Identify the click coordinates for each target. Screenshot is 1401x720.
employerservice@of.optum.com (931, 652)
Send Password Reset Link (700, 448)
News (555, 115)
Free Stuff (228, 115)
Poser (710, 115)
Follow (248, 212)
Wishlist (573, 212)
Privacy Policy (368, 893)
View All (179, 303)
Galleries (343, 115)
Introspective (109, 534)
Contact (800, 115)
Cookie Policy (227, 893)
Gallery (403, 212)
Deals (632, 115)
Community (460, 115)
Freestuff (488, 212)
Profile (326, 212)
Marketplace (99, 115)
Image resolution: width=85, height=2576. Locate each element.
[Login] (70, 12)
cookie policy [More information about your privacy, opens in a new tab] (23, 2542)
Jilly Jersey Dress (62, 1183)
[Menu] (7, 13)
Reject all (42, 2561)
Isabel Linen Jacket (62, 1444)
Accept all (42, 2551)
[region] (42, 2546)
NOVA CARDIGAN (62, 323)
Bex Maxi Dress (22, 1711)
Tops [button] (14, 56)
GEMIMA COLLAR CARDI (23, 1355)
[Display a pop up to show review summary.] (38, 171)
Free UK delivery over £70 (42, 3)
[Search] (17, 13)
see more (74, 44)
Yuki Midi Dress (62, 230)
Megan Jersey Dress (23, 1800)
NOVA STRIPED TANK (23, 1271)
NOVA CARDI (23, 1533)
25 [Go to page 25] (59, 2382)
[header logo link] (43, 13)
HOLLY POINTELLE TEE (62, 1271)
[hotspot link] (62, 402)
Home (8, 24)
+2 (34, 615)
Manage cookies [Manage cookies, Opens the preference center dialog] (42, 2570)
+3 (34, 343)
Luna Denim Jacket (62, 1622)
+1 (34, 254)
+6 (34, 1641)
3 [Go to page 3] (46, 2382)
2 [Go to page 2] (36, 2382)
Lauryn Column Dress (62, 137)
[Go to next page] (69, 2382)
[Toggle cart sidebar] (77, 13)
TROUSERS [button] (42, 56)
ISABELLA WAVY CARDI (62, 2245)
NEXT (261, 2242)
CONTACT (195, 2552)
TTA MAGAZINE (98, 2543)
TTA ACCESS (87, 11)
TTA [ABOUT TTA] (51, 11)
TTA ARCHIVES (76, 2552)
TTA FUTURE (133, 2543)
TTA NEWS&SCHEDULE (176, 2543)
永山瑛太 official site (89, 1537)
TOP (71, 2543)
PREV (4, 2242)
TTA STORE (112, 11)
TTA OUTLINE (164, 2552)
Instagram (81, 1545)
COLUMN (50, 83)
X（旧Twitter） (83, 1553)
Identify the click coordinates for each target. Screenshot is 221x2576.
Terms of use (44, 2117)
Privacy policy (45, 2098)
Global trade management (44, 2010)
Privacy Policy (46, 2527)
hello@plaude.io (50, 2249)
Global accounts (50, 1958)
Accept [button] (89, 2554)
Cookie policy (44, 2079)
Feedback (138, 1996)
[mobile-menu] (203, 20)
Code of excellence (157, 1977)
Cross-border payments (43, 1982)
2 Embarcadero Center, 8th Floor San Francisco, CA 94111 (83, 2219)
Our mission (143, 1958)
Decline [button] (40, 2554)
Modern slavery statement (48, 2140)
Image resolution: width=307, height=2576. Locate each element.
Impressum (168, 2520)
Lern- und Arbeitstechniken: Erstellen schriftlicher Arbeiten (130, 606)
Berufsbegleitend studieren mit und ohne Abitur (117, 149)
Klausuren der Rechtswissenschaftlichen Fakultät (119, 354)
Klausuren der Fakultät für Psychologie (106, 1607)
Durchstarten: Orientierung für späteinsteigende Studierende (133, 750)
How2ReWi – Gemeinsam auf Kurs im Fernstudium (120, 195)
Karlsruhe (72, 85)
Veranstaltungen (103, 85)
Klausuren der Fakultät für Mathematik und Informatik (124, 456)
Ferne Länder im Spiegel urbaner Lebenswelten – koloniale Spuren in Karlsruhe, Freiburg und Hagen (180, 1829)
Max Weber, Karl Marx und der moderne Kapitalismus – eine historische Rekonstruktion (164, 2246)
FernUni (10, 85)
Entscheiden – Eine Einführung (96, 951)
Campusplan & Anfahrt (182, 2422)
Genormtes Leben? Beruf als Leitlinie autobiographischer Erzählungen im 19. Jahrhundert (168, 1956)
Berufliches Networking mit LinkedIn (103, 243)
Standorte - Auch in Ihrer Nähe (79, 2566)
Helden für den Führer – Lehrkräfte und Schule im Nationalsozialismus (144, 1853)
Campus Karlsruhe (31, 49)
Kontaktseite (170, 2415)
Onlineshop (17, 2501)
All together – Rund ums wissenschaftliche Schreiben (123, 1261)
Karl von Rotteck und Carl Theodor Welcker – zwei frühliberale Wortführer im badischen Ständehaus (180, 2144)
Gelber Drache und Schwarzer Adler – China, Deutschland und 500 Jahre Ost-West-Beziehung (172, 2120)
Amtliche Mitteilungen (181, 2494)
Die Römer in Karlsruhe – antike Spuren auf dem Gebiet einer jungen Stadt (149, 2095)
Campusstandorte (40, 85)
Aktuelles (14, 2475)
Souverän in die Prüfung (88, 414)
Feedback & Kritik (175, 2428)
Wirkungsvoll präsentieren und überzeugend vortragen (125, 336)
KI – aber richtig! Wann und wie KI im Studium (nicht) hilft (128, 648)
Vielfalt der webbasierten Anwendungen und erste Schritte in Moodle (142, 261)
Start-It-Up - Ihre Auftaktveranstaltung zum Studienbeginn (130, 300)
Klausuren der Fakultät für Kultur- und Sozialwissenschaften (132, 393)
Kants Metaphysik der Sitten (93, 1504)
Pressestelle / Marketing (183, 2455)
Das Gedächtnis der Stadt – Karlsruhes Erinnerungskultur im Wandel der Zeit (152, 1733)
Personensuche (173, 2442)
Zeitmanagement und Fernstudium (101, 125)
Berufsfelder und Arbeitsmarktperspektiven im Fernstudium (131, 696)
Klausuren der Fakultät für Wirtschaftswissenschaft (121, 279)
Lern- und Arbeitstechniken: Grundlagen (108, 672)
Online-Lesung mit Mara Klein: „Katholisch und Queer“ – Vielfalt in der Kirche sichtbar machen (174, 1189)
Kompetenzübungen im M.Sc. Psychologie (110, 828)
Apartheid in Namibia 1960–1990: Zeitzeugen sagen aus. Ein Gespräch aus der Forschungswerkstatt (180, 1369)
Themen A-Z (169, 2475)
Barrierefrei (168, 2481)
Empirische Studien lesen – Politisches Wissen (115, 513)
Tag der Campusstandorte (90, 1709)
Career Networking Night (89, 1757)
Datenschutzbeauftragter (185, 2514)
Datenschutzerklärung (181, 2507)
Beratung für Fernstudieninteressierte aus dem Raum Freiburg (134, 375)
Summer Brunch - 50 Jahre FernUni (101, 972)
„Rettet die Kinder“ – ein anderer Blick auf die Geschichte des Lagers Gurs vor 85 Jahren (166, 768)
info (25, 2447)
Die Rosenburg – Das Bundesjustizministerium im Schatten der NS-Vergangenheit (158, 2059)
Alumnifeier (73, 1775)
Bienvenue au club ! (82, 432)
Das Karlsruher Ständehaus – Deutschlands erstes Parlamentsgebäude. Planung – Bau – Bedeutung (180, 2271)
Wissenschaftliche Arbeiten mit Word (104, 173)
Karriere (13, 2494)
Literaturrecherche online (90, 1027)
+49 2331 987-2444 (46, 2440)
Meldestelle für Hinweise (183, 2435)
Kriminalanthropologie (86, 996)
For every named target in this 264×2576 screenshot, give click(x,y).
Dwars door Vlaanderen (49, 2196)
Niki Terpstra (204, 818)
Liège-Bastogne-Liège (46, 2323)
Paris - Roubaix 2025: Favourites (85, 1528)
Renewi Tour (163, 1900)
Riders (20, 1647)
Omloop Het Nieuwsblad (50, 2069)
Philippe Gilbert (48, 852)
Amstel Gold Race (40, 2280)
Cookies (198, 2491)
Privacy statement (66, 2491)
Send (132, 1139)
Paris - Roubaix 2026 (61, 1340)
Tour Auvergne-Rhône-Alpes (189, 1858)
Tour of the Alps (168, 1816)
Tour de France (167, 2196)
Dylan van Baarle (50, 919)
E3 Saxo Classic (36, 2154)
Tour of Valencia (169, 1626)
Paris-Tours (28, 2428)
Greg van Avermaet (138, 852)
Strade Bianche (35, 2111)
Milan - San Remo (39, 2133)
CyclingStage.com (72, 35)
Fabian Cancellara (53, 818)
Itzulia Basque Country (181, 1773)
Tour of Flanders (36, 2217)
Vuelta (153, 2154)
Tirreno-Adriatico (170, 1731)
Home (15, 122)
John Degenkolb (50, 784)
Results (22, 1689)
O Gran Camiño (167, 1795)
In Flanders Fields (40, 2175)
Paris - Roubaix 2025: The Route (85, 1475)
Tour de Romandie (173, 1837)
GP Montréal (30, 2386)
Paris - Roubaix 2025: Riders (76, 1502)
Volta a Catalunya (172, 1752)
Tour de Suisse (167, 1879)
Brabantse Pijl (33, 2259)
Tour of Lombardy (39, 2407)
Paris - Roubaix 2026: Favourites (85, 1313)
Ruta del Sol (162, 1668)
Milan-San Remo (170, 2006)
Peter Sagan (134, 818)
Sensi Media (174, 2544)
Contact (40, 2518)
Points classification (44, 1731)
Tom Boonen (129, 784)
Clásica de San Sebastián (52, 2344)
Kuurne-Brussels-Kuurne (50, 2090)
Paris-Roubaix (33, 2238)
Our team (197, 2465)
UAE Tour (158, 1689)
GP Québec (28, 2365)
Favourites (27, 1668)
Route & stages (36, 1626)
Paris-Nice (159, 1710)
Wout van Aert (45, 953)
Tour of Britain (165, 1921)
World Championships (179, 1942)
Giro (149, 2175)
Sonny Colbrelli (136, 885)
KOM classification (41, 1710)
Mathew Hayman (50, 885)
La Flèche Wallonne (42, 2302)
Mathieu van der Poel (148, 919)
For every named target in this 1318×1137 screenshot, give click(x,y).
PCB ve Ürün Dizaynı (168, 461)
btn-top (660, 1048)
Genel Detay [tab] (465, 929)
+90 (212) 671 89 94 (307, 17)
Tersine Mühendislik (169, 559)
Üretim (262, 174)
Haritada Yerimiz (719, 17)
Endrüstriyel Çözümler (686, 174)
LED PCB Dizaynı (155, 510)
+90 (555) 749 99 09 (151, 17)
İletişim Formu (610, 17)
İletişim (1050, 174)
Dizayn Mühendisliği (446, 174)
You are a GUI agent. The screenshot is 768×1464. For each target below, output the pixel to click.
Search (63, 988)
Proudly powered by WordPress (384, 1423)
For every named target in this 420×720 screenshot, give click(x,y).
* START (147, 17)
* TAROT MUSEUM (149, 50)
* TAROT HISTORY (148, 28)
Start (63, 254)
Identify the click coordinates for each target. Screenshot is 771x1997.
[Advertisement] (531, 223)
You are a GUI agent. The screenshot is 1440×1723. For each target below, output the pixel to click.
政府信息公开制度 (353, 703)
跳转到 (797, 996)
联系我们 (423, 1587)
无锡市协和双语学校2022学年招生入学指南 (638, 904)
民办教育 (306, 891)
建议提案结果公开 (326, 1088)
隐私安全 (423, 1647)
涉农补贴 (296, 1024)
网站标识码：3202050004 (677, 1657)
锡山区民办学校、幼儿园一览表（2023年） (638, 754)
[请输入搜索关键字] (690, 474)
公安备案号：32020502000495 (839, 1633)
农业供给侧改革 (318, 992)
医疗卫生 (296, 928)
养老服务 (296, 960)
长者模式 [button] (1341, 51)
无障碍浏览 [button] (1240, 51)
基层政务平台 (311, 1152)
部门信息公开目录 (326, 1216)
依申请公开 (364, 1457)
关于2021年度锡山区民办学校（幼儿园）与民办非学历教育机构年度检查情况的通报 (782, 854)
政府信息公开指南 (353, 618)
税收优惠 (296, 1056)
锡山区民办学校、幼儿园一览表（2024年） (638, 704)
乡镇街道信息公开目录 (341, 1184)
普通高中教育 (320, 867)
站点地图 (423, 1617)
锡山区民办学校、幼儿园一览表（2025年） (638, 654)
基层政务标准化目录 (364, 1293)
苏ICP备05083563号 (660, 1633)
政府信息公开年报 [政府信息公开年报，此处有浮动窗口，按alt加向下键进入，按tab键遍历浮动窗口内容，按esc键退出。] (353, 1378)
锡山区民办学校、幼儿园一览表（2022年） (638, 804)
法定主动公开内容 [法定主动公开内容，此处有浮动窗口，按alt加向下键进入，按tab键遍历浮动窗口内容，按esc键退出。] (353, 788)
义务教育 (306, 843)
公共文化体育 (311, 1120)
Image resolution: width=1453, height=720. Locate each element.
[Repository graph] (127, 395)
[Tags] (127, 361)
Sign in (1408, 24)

▶ _What needs to be done_: Set down, exactly as they appear above, all lines from the one that has "PCB ve Ürün Dizaynı (168, 461)" down to the one that has "09 (151, 17)", including those two and no others.

▶ _Response area_:
PCB ve Ürün Dizaynı (168, 461)
btn-top (660, 1048)
Genel Detay [tab] (465, 929)
+90 (212) 671 89 94 (307, 17)
Tersine Mühendislik (169, 559)
Üretim (262, 174)
Haritada Yerimiz (719, 17)
Endrüstriyel Çözümler (686, 174)
LED PCB Dizaynı (155, 510)
+90 (555) 749 99 09 (151, 17)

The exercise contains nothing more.